Dr. Tobin was adamant that Mr. Chauvin’s actions had caused Mr. Floyd’s death on May 25. He pinpointed the exact moment, in the graphic bystander video of the arrest, in which he said Mr. Floyd had died, noting that his eyes had opened wide and then closed again. At that point, Mr. Chauvin’s knee remained on his neck.
“You can see his eyes — he’s conscious — and then you see that he isn’t,” Dr. Tobin said. “That’s the moment the life goes out of his body.”
The doctor also rejected the defense’s arguments about drugs, saying that videos show Mr. Floyd breathing at a normal rate before he went unconscious, meaning any fentanyl in his system was “not having an effect” on his breathing.
“A healthy person subjected to what Mr. Floyd was subjected to would have died,” Dr. Tobin said.
After analyzing videos of the arrest, Dr. Tobin said he determined that Mr. Chauvin had pressed his left knee on Mr. Floyd’s neck for more than 90 percent of the time that Mr. Floyd was on the ground, and that he had kept his right knee on Mr.
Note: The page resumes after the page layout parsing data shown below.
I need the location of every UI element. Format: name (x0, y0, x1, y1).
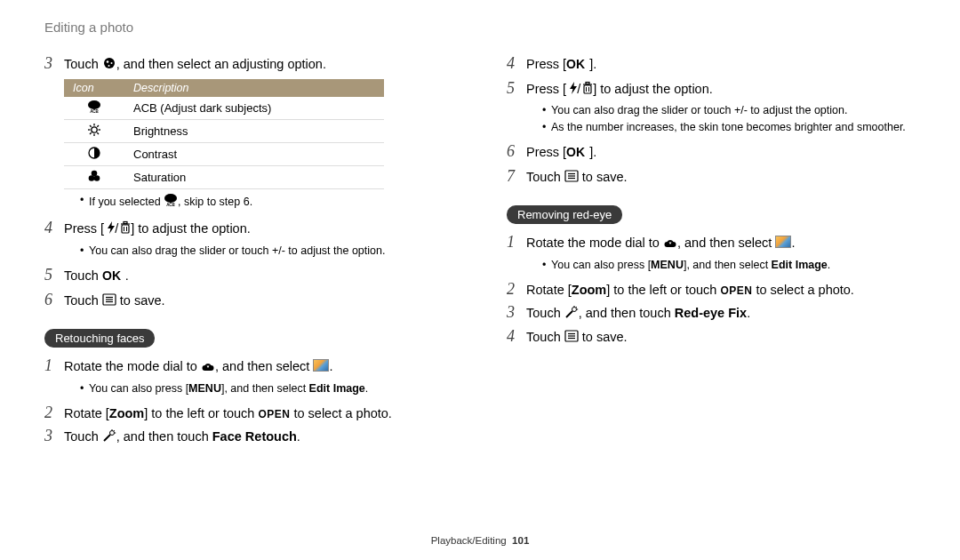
step-text: Rotate the mode dial to , and then selec… (64, 356, 332, 378)
saturation-icon (87, 169, 101, 186)
step-number: 5 (44, 266, 64, 285)
photo-thumbnail-icon (775, 236, 791, 248)
step-number: 3 (44, 54, 64, 74)
ok-icon (566, 146, 589, 164)
note: You can also press [MENU], and then sele… (542, 258, 916, 274)
ok-icon (102, 269, 125, 287)
menu-icon (564, 169, 579, 188)
flash-icon (566, 81, 577, 100)
trash-icon (580, 81, 593, 100)
step-number: 3 (44, 427, 64, 446)
brightness-icon (87, 123, 101, 140)
table-row: Brightness (64, 119, 384, 142)
step-number: 6 (507, 142, 526, 162)
step-number: 1 (44, 356, 64, 376)
note: As the number increases, the skin tone b… (542, 120, 916, 136)
left-column: 3 Touch , and then select an adjusting o… (44, 54, 453, 451)
note: You can also drag the slider or touch +/… (80, 244, 453, 260)
note: You can also drag the slider or touch +/… (542, 103, 916, 119)
note: If you selected , skip to step 6. (80, 193, 453, 212)
step-text: Touch to save. (526, 327, 628, 348)
step-number: 4 (44, 219, 64, 238)
flash-icon (104, 220, 115, 240)
step-number: 6 (44, 291, 64, 310)
subheading-retouching-faces: Retouching faces (44, 329, 155, 348)
step-number: 7 (507, 167, 526, 187)
acb-icon (164, 193, 178, 212)
wand-icon (564, 305, 579, 324)
mode-dial-icon (663, 236, 677, 254)
step-text: Touch , and then select an adjusting opt… (64, 54, 326, 76)
menu-icon (102, 292, 116, 312)
table-row: Contrast (64, 142, 384, 165)
wand-icon (102, 428, 116, 448)
step-text: Touch . (64, 266, 129, 287)
step-number: 5 (507, 79, 526, 99)
step-number: 3 (507, 303, 526, 323)
step-number: 4 (507, 327, 526, 347)
dust-icon (102, 56, 116, 76)
right-column: 4 Press []. 5 Press [/] to adjust the op… (507, 54, 916, 451)
step-text: Touch , and then touch Face Retouch. (64, 427, 300, 448)
step-text: Press [/] to adjust the option. (64, 219, 251, 240)
trash-icon (118, 220, 131, 240)
step-text: Rotate the mode dial to , and then selec… (526, 233, 795, 254)
photo-thumbnail-icon (313, 359, 329, 372)
step-text: Press []. (526, 54, 596, 76)
note: You can also press [MENU], and then sele… (80, 381, 453, 397)
page-title: Editing a photo (44, 20, 916, 35)
step-text: Touch to save. (526, 167, 628, 188)
adjust-options-table: Icon Description ACB (Adjust dark subjec… (64, 79, 384, 189)
ok-icon (566, 58, 589, 76)
step-text: Touch , and then touch Red-eye Fix. (526, 303, 750, 324)
step-text: Press [/] to adjust the option. (526, 79, 713, 100)
step-number: 4 (507, 54, 526, 74)
step-number: 2 (44, 404, 64, 423)
step-text: Press []. (526, 142, 596, 164)
contrast-icon (87, 146, 101, 163)
acb-icon (87, 100, 101, 116)
footer: Playback/Editing 101 (0, 535, 960, 546)
mode-dial-icon (201, 360, 215, 378)
table-row: Saturation (64, 165, 384, 188)
table-row: ACB (Adjust dark subjects) (64, 97, 384, 120)
step-text: Touch to save. (64, 291, 165, 312)
step-number: 2 (507, 280, 526, 300)
subheading-removing-red-eye: Removing red-eye (507, 205, 622, 224)
step-number: 1 (507, 233, 526, 252)
menu-icon (564, 329, 579, 348)
table-header-icon: Icon (64, 79, 124, 97)
table-header-desc: Description (124, 79, 384, 97)
step-text: Rotate [Zoom] to the left or touch OPEN … (526, 280, 854, 300)
step-text: Rotate [Zoom] to the left or touch OPEN … (64, 404, 392, 423)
Floyd’s back for the majority of the time as well. That pressure, combined with having his hands cuffed behind his back and pushed into the street facedown, had cut off oxygen and caused his heart to stop, Dr. Tobin said.
“He was being squashed between the two sides,” he said.
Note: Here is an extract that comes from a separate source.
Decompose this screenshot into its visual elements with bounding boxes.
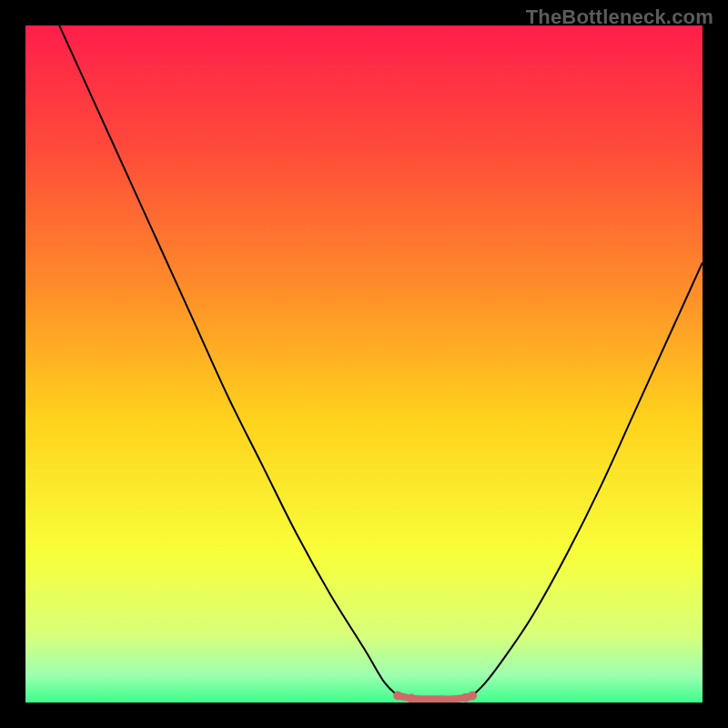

Mr. Floyd was so desperate for air at one point that he tried to lift himself off the ground by pushing his right knuckle against a police car’s tire, the doctor said.
Dr. Tobin, who works in pulmonology and critical care at Edward Hines Jr. Veterans Affairs Hospital and at Loyola University’s medical school, spoke for more than two hours to jurors. He said he had asked not to be paid when prosecutors asked if he would testify in the case. At several points, he encouraged jurors to feel parts of their own necks to demonstrate what he was saying; most of them followed along.
Dr. Tobin said the factors that cut off Mr. Floyd’s air supply had led to what could be called “asphyxia,” which he said is just another word for oxygen deprivation; a prosecutor told jurors when the trial began that Mr. Floyd had died of asphyxia.
At one point in a video of Mr. Floyd’s arrest, Dr. Tobin noted, Mr. Chauvin’s left foot appeared to rise off the ground, which the doctor said meant that half of Mr. Chauvin’s body weight was pressing on Mr. Floyd’s neck.
After about 4 minutes and 51 seconds, Dr. Tobin said, Mr. Floyd stopped speaking or groaning. After just over 5 minutes, Mr. Floyd appeared to straighten out his legs, which Dr. Tobin said was a signal that Mr. Floyd was having a type of seizure because he had suffered a brain injury from the oxygen deprivation. He said Mr. Chauvin’s knee had stayed on Mr. Floyd’s neck for 3 minutes and 27 seconds after he took his last breath.
The doctor said the handcuffs were also an “extremely important” factor in Mr. Floyd’s death because Mr. Chauvin and another officer had pushed his hands upward and against his back, pressing his chest against the hard street.
“When you’re turned prone and with the knee on the back, now the work that Mr. Floyd has to perform becomes huge,” Dr. Tobin said, adding: “He has to try to lift up the officer’s knee with each breath.”